Re: Support logical replication of DDLs - Mailing list pgsql-hackers

From Amit Kapila
Subject Re: Support logical replication of DDLs
Date
Msg-id CAA4eK1LPX71LzSye6ac-OOx6=wWq7U2PL-1tBf3zvncSko8Srw@mail.gmail.com
Whole thread Raw
In response to Re: Support logical replication of DDLs  ("Euler Taveira" <euler@eulerto.com>)
Responses Re: Support logical replication of DDLs
List pgsql-hackers
On Thu, Apr 14, 2022 at 7:45 PM Euler Taveira <euler@eulerto.com> wrote:
>
> You should forbid it. Unless you can decompose the command into multiple SQL
> commands to make it a safe operation for logical replication.
>
> Let's say you want to add a column with a volatile default.
>
> ALTER TABLE foo ADD COLUMN bar double precision DEFAULT random();
>
> If you replicate the DDL command as is, you will have different data
> downstream. You should forbid it. However, this operation can be supported if
> the DDL command is decomposed in multiple steps.
>
> -- add a new column without DEFAULT to avoid rewrite
> ALTER TABLE foo ADD COLUMN bar double precision;
>
> -- future rows could use the DEFAULT expression
> -- it also doesn't rewrite the table
> ALTER TABLE foo ALTER COLUMN bar SET DEFAULT random();
>
> -- it effectively rewrites the table
> -- all rows are built from one source node
> -- data will be the same on all nodes
> UPDATE foo SET bar = random();
>

While thinking about this, I see more to it than this.

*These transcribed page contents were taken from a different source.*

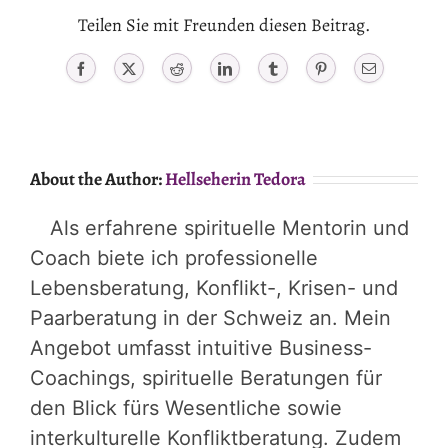
Teilen Sie mit Freunden diesen Beitrag.
Facebook
X
Reddit
LinkedIn
Tumblr
Pinterest
Email
About the Author:
Hellseherin Tedora
Als erfahrene spirituelle Mentorin und
Coach biete ich professionelle
Lebensberatung, Konflikt-, Krisen- und
Paarberatung in der Schweiz an. Mein
Angebot umfasst intuitive Business-
Coachings, spirituelle Beratungen für
den Blick fürs Wesentliche sowie
interkulturelle Konfliktberatung. Zudem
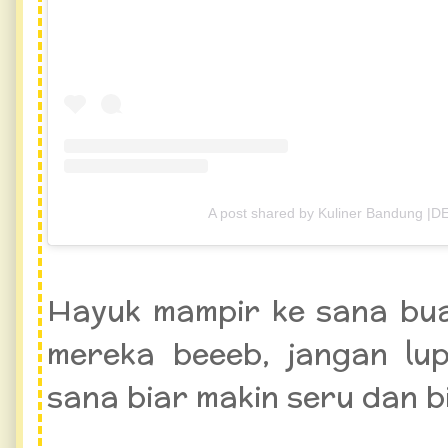
A post shared by Kuliner Bandung |D
Hayuk mampir ke sana bua
mereka beeeb, jangan lu
sana biar makin seru dan bi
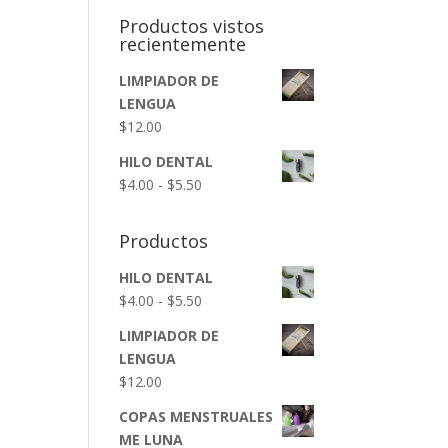
Productos vistos
recientemente
LIMPIADOR DE
LENGUA
$
12.00
HILO DENTAL
Rango
$
4.00
-
$
5.50
de
precios:
Productos
desde
$4.00
HILO DENTAL
hasta
Rango
$
4.00
-
$
5.50
$5.50
de
LIMPIADOR DE
precios:
LENGUA
desde
$
12.00
$4.00
hasta
COPAS MENSTRUALES
$5.50
ME LUNA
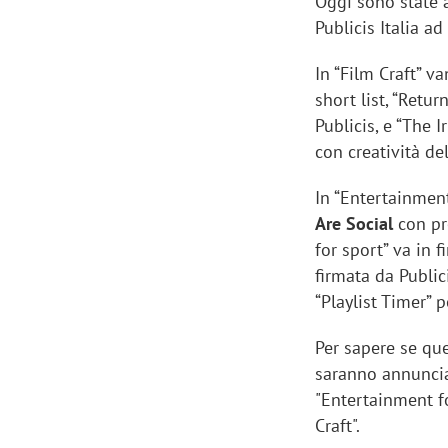
Oggi sono state a
Publicis Italia a
In “Film Craft” v
short list, “Retur
Publicis, e “The 
con creatività de
In “Entertainment
Are Social
con pr
for sport” va in 
firmata da Public
“Playlist Timer” p
Per sapere se qu
saranno annunciati
"Entertainment fo
Craft".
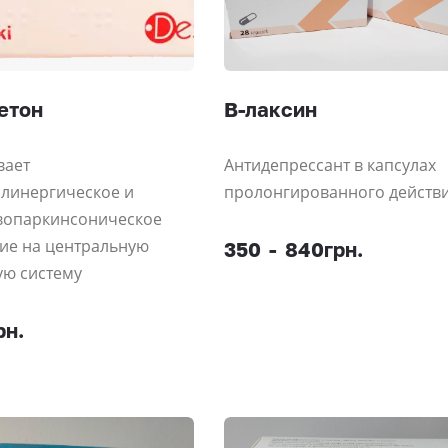
етон
В-лаксин
вает
Антидепрессант в капсулах
линергическое и
пролонгированного действ
вопаркинсоническое
ие на центральную
350
-
840грн.
ую систему
рн.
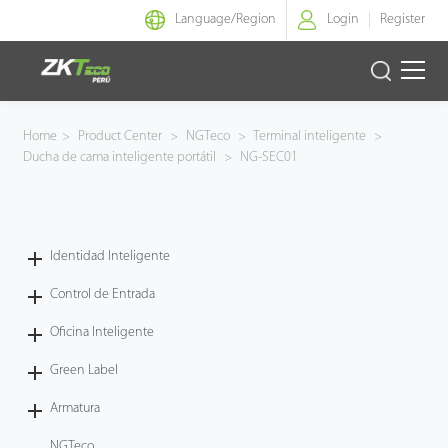
Language/
Region
Login
Register
Identidad Inteligente
Home
>
Product Center
>
NGTeco
>
Terminal inteligente
>
Ducha de cama inteligente portátil
>
NG-SEC01
Control de Entrada
Oficina Inteligente
Identidad Inteligente
Green Label
Control de Entrada
Armatura
Oficina Inteligente
Green Label
NGTeco
Armatura
Software
NGTeco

Say, we are
able to decompose/split the DDL command with the help of deparser, do
we want to update the additional rows on the subscriber that didn't
exist on the publisher? For example,

A table on the publisher side has rows:
ddl_test(foo)
a
----
1
2

The same table on the subscriber side has rows:
ddl_test(foo)
a
----
1
2
3
4

Now, say, the user has added a bar column with "ALTER TABLE foo ADD
COLUMN bar double precision NOT NULL DEFAULT random();" If we compare
with replication of DMLs like (UPDATE ddl_test SET bar = random();),
the replication won't update rows with values (3 and 4) on subscriber
as they don't exist on the publisher. However, if we follow the same
here for DDL replication of Alter, it will fail because of NOT NULL
constraint. So, it seems we should update all the existing rows on the
subscriber to make replication of such constraints successful. It
seems that IBM's replication solution allows replication of such DDLs
and does update all existing rows on the target table [1][2].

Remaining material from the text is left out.